Sept. 6 (Bloomberg) -- WMC Mortgage Corp. and EquiFirst Corp. were sued by a trustee over a pool of more than $550 million in securities backed by allegedly defective mortgage loans.
The companies originated the loans and failed to repurchase them, in violation of a 2006 agreement with securities holders, U.S. Bank NA said in the lawsuit filed Sept. 2 in federal court in Minneapolis. U.S. Bank, a unit of Minneapolis-based U.S. Bancorp, asked the court to force WMC and EquiFirst to buy back all defective loans.
WMC, then owned by General Electric Co., and EquiFirst, a unit of London-based Barclays Plc, falsely assured purchasers that the loans were creditworthy, U.S. Bank said. As of June 27, more than 45 percent of the $555 million in the original loan balance had been liquidated and more than 30 percent of the remaining loans were delinquent, the trustee said.
“The excessive number of defaults and delinquencies in the Trust would likely not have occurred if the originators had abided by the No Fraud Clause and/or followed the underwriting standards,” U.S. Bank said in the complaint.
Barclays closed EquiFirst in February 2009 after the U.S. market for its subprime mortgages vanished amid the nation’s housing collapse. GE, based in Fairfield, Connecticut, sold WMC in 2007, while retaining reserves to cover obligations for certain kinds of loans made while it owned the business.

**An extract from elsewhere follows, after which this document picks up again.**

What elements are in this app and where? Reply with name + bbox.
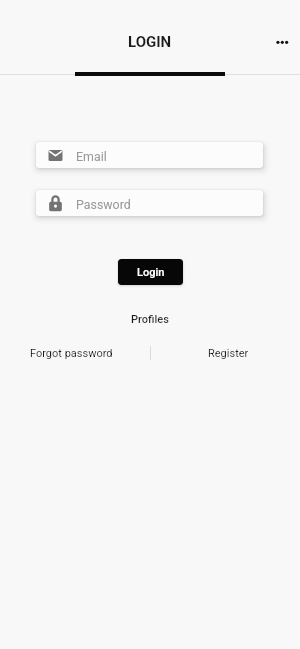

Kristin Friel, a Barclays spokeswoman, declined to comment on U.S. Bank’s lawsuit. Russell Wilkerson, a GE spokesman, declined to immediately comment on the suit.
Recovco Mortgage Management LLC, one of the investors, began investigating the loans in the trust in April 2010, the trustee said in the lawsuit. “Recovco identified material breaches” of representations or warranties in 150 of the 200 loan files it reviewed, according to the complaint.
In 55 of the loans, Recovco found misrepresentations of borrower income and/or employment, U.S. Bank said. In one case, a borrower stated on his loan application that he earned $14,782 a month for performing “account analysis,” the trustee said. According to the borrower’s income-tax returns, he was a taxi driver with a monthly income of $1,548, U.S. Bank said.
U.S. Bank is acting as trustee for MASTR Asset Backed Securities Trust 2006-HE3, the company said in court papers.
“We filed the suit in our role as trustee at the direction of investors,” Thomas Joyce, a U.S. Bank spokesman, said today. He declined to comment further.
The case is MASTR Asset Backed Securities Trust 2006-HE3, 11-02542, U.S. District Court, District of Minnesota (Minneapolis).